Em 7 de outubro de 1897, o novo tubo de correio de Nova York levou sua carga cerimonial a sério no início. O senador Chauncey Depew enviou uma Bíblia embrulhada em uma bandeira americana, uma cópia da Constituição, o discurso inaugural do presidente McKinley e outros papéis do antigo Correio Geral em direção à Produce Exchange. A viagem de volta trouxe violetas. Então as piadas começaram. Um pêssego voltou, porque uma multidão certa vez chamou Depew de "um pêssego". Depois disso, os funcionários dos correios colocaram um gato preto vivo no recipiente e o enviaram sob o sul de Manhattan.
O sistema de correio pneumático de Nova York foi inaugurado em 1897 com documentos patrióticos, flores e, finalmente, um gato vivo. O animal sobreviveu à viagem subterrânea, uma maneira muito da Idade Dourada de provar que o correio poderia se mover mais rápido do que uma pessoa atravessando a cidade.
Howard Wallace Connelly, um supervisor postal que mais tarde escreveu sobre o episódio, ainda parecia um pouco atordoado décadas depois. O gato foi lançado da Estação P no Edifício Produce Exchange, fez várias curvas e chegou à Broadway e Park Row. "Como ele pôde viver", ele escreveu, "não consigo conceber, mas viveu." Ficou atordoado por um minuto ou dois, então tentou correr antes que os trabalhadores o prendessem em uma cesta.[1]
A primeira rota percorria cerca de 3.750 pés entre Park Row e Bowling Green. Um recipiente podia conter centenas de cartas, e o National Postal Museum afirma que os cilindros pneumáticos viajavam a uma média de 35 milhas por hora. Em 1915, seis cidades americanas tinham mais de 56 milhas de tubos pulsando sob as ruas.[2] A pegadinha do gato funcionou porque havia uma máquina urbana em funcionamento por trás dela, rápida o suficiente para transformar um escritório da cidade em um palco.
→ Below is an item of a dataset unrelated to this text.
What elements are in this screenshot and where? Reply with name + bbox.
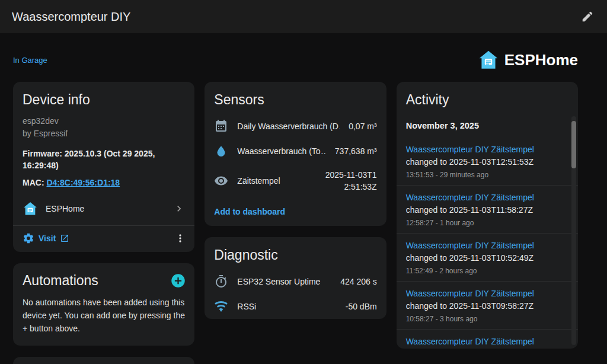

Relatos de jornais e histórias posteriores descrevem o despacho inaugural como uma espécie de truque de mágica cívica: uma Bíblia, documentos federais, flores, um pêssego de brincadeira, depois um animal indignado provando que o tubo não se importava com o que as pessoas do século XIX decidiam chamar de correio.[3] O mesmo sistema eventualmente se tornou comum o suficiente para que os operadores tivessem um apelido, "Rocketeers", e a rede cresceu para 27 milhas conectando 23 estações de correio.[4]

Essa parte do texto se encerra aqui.